• _Your task_
In the entries that follow, how many lines hold "سيرفس"? Nothing but the number is expected.

• _Given records_
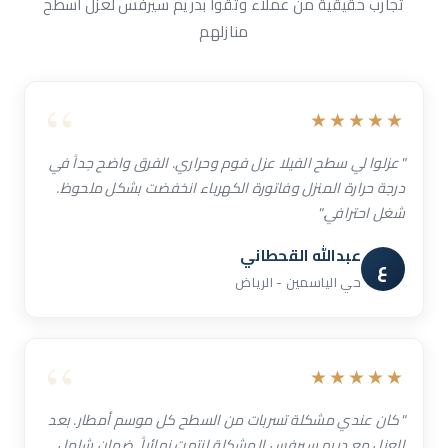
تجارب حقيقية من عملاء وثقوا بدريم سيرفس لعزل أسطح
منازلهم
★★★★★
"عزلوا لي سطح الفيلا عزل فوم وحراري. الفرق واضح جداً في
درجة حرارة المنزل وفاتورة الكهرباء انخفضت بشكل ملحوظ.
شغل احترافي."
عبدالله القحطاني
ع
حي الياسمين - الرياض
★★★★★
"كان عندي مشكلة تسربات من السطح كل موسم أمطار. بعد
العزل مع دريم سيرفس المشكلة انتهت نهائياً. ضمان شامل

• _Output of the exercise_
2